The Quantum Frontier: India’s Steady, Step-by-Step Strategy

Ambassador Vinay Kwatra outlines India’s National Quantum Mission and international partnerships at QWC 2025

On the Main Stage at Quantum World Congress 2025, His Excellency Vinay Kwatra, Ambassador of India to the United States, offered a diplomat’s lens on quantum. Kwatra began with humility—admitting he is not a scientist—but quickly pivoted to a clear message: India is committed to building quantum capacity deliberately, inclusively, and with trusted partners.

Kwatra traced India’s late but ambitious entry into the field, rooted in the National Quantum Mission (NQM) approved in 2023. This eight-year program aims to seed, scale, and connect research and applications across four pillars:

  • Quantum communications

  • Quantum computing

  • Quantum sensing, metrology, and devices

  • Quantum materials and supply chains

The NQM is phased: early years emphasize labs, testbeds, and training; mid-course efforts target intermediate-scale devices and city-level secure links; and the long term focuses on scaling manufacturing, supply chains, and practical deployments.

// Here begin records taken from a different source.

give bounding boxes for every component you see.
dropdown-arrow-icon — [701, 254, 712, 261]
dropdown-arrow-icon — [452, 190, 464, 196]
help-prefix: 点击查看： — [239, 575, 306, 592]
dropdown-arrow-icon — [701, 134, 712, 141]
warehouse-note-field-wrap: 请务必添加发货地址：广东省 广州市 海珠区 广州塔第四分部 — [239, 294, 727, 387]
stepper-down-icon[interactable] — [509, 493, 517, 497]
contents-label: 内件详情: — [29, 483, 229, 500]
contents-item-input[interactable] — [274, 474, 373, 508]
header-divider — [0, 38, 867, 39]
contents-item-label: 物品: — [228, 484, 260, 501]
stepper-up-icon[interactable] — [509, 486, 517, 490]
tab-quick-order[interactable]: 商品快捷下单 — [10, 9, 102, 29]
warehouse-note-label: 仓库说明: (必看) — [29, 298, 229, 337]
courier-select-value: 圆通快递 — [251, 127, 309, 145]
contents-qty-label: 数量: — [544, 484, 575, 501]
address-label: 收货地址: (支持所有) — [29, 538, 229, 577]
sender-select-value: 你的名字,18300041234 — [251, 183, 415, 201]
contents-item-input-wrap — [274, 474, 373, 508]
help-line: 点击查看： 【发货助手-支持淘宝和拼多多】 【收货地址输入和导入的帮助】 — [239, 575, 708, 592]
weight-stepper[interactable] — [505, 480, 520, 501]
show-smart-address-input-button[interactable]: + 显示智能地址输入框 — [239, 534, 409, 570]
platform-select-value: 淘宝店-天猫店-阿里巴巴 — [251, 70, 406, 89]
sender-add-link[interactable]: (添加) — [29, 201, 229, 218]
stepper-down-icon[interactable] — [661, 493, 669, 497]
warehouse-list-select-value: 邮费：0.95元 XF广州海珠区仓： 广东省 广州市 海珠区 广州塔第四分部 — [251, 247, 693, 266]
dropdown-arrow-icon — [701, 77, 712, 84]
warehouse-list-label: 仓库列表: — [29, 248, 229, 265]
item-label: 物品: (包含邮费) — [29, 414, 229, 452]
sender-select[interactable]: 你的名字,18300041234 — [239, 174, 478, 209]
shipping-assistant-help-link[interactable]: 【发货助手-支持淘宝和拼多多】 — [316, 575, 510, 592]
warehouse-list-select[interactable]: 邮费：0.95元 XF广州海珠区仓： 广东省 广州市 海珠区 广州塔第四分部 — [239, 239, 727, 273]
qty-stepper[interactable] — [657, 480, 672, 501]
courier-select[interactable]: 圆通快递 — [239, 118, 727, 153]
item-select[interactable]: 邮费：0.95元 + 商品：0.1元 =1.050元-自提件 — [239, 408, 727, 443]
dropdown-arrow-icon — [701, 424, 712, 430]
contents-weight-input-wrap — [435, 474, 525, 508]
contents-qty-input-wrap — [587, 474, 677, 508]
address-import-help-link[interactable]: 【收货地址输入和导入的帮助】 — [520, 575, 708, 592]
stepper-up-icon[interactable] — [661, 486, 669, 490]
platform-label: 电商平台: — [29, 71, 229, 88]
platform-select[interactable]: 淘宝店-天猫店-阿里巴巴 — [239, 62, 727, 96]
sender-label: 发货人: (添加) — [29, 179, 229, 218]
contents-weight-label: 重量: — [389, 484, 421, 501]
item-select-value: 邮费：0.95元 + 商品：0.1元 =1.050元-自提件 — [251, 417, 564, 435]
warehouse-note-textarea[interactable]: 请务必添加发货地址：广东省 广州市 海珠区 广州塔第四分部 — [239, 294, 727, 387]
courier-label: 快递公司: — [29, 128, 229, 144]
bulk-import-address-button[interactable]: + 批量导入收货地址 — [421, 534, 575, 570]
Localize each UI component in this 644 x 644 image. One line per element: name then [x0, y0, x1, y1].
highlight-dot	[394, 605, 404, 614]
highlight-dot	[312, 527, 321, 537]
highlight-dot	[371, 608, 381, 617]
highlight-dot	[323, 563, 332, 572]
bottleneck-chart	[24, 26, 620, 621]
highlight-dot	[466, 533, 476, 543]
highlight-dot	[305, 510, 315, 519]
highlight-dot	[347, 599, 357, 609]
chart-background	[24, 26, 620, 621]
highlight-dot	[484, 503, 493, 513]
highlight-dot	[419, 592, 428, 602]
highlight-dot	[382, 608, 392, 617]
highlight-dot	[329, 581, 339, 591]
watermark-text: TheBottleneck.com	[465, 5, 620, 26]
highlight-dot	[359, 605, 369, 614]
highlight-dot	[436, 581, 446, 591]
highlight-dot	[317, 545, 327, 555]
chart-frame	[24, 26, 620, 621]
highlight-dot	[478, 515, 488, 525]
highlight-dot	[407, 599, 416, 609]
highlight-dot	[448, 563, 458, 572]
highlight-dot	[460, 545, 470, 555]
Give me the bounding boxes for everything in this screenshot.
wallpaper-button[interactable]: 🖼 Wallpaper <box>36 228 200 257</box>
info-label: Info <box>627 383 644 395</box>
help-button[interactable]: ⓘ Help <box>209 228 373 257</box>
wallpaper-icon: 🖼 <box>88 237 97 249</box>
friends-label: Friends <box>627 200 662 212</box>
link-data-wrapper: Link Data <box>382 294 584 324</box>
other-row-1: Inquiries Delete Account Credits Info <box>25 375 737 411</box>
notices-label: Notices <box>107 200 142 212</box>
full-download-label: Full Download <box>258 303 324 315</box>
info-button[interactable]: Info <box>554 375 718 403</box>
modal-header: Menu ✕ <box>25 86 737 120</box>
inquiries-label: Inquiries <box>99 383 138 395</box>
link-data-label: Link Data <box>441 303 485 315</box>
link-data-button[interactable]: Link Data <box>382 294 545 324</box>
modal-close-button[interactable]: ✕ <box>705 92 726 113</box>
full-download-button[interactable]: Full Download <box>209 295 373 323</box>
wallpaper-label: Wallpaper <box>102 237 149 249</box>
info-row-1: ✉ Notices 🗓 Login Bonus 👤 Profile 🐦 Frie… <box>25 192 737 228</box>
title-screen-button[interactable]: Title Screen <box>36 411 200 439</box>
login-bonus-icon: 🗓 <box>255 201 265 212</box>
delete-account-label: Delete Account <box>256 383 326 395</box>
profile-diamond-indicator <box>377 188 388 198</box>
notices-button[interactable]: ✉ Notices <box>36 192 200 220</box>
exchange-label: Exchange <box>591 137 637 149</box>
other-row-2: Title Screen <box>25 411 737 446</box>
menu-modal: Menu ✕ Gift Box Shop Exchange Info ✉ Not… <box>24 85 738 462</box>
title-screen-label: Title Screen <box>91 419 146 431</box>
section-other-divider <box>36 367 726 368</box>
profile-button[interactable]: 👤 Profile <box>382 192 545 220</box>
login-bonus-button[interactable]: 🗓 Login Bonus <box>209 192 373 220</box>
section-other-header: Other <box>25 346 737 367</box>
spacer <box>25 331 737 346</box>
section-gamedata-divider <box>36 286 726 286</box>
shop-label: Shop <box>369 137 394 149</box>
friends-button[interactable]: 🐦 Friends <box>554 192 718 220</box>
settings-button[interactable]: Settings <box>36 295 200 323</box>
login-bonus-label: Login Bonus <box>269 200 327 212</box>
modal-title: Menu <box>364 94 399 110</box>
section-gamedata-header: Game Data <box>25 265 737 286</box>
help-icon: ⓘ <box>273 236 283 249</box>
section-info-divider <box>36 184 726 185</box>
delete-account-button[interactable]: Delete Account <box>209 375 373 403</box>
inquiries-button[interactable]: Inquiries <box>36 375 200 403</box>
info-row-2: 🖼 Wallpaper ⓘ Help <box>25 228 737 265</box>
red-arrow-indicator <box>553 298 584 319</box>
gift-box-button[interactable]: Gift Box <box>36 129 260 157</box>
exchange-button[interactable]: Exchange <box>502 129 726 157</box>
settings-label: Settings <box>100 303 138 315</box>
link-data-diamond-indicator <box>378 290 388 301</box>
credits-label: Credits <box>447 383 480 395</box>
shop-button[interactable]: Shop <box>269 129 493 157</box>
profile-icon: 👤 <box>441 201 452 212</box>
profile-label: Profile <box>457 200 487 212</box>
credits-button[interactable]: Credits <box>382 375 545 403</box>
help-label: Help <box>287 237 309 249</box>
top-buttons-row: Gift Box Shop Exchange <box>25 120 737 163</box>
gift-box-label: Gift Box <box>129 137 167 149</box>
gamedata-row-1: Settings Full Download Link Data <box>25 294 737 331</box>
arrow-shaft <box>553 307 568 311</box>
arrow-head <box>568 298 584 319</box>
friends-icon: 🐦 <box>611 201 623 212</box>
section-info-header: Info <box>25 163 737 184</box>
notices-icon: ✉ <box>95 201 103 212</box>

Progress, Kwatra emphasized, will be measured not by hype but by prototypes that work, trained engineers who can maintain them, and suppliers who can deliver on time.

India may be a latecomer, but we are not standing still. With the National Quantum Mission, thematic hubs, startups, universities, and close cooperation with partners like the United States, we are laying the foundations for steady and credible progress.
— H.E. Vinay Kwatra

He highlighted India’s four thematic hubs (computing, communications, sensing/metrology, and materials/devices) and five active projects across modalities—from superconducting qubits (100-qubit targets within three years) to trapped ions and cold atoms. Startups are also stepping up with quantum-secure communications systems and pilots already moving from lab benches into operational settings.

Kwatra tied this domestic progress to India’s global role:

  • Building a quantum-safe ecosystem, preparing post-quantum cryptography (PQC) roadmaps and pilots in critical sectors.

  • Advancing under the U.S.–India Initiative on Critical and Emerging Technologies (iCET), which promotes joint projects, researcher exchanges, and industry collaboration.

  • Combining India’s scale, cost-aware engineering, and young talent with America’s research depth and industrial capacity to strengthen secure supply chains and responsible standards.

India’s approach, he said, will remain steady and straightforward:

  • Pick problems that matter.

  • Invest in people and training.

  • Keep societal value at the center of design.

  • Share solutions openly with partners.

Acknowledging challenges—error correction, supply chain depth, and workforce scale—Kwatra stressed India’s proven ability to overcome systemic hurdles in the past. The measure of success, he concluded, is whether quantum delivers tangible benefits to ordinary citizens, not just to elites.